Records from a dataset
○ ○ ○
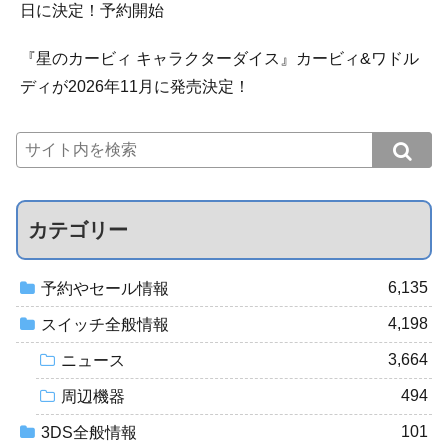
日に決定！予約開始
『星のカービィ キャラクターダイス』カービィ&ワドル
ディが2026年11月に発売決定！
カテゴリー
6,135
予約やセール情報
4,198
スイッチ全般情報
3,664
ニュース
494
周辺機器
101
3DS全般情報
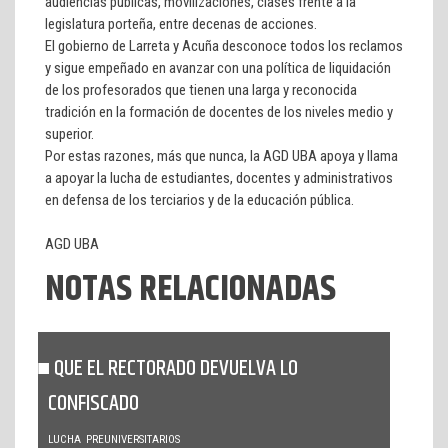
audiencias públicas, movilizaciones, clases frente a la
legislatura porteña, entre decenas de acciones.
El gobierno de Larreta y Acuña desconoce todos los reclamos
y sigue empeñado en avanzar con una política de liquidación
de los profesorados que tienen una larga y reconocida
tradición en la formación de docentes de los niveles medio y
superior.
Por estas razones, más que nunca, la AGD UBA apoya y llama
a apoyar la lucha de estudiantes, docentes y administrativos
en defensa de los terciarios y de la educación pública.
AGD UBA
NOTAS RELACIONADAS
QUE EL RECTORADO DEVUELVA LO
CONFISCADO
LUCHA
PREUNIVERSITARIOS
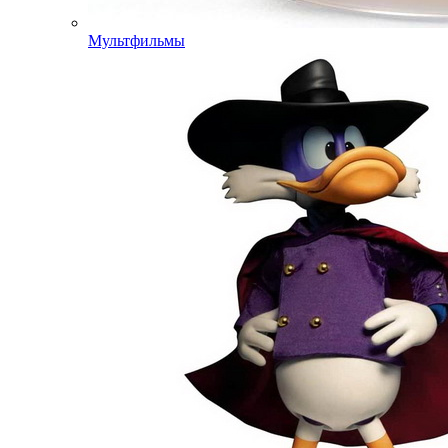
Мультфильмы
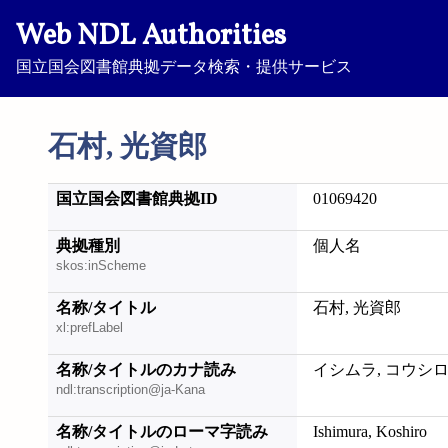
Web NDL Authorities
国立国会図書館典拠データ検索・提供サービス
石村, 光資郎
国立国会図書館典拠ID
01069420
典拠種別
個人名
skos:inScheme
名称/タイトル
石村, 光資郎
xl:prefLabel
名称/タイトルのカナ読み
イシムラ, コウシ
ndl:transcription@ja-Kana
名称/タイトルのローマ字読み
Ishimura, Koshiro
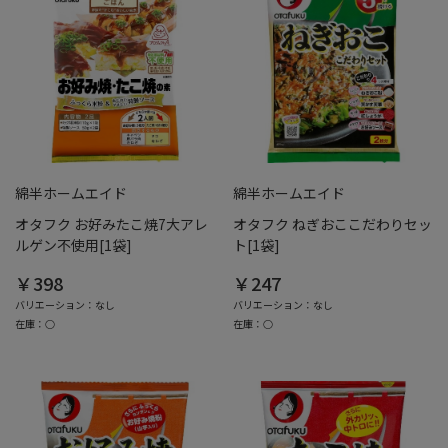
綿半ホームエイド
綿半ホームエイド
オタフク お好みたこ焼7大アレ
オタフク ねぎおここだわりセッ
ルゲン不使用[1袋]
ト[1袋]
￥398
￥247
バリエーション：なし
バリエーション：なし
在庫：○
在庫：○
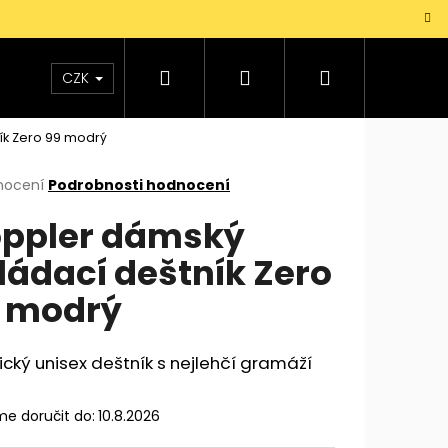
Hledat
Přihlášení
Nákupní
TAŠKY
VŮNĚ
DOPLŇKY
Dárky pro mu
CZK
ík Zero 99 modrý
košík
rné
nocení
Podrobnosti hodnocení
cení
ppler dámský
ktu
ládací deštník Zero
 modrý
ček.
ický unisex deštník s nejlehčí gramáží
e doručit do:
10.8.2026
○ ○ ○
→ **EXERCISE GOAL**: Reproduce every line in the data that has the word "docentes" in it.

→ **SOLUTION TO THIS EXERCISE**:
tradición en la formación de docentes de los niveles medio y
a apoyar la lucha de estudiantes, docentes y administrativos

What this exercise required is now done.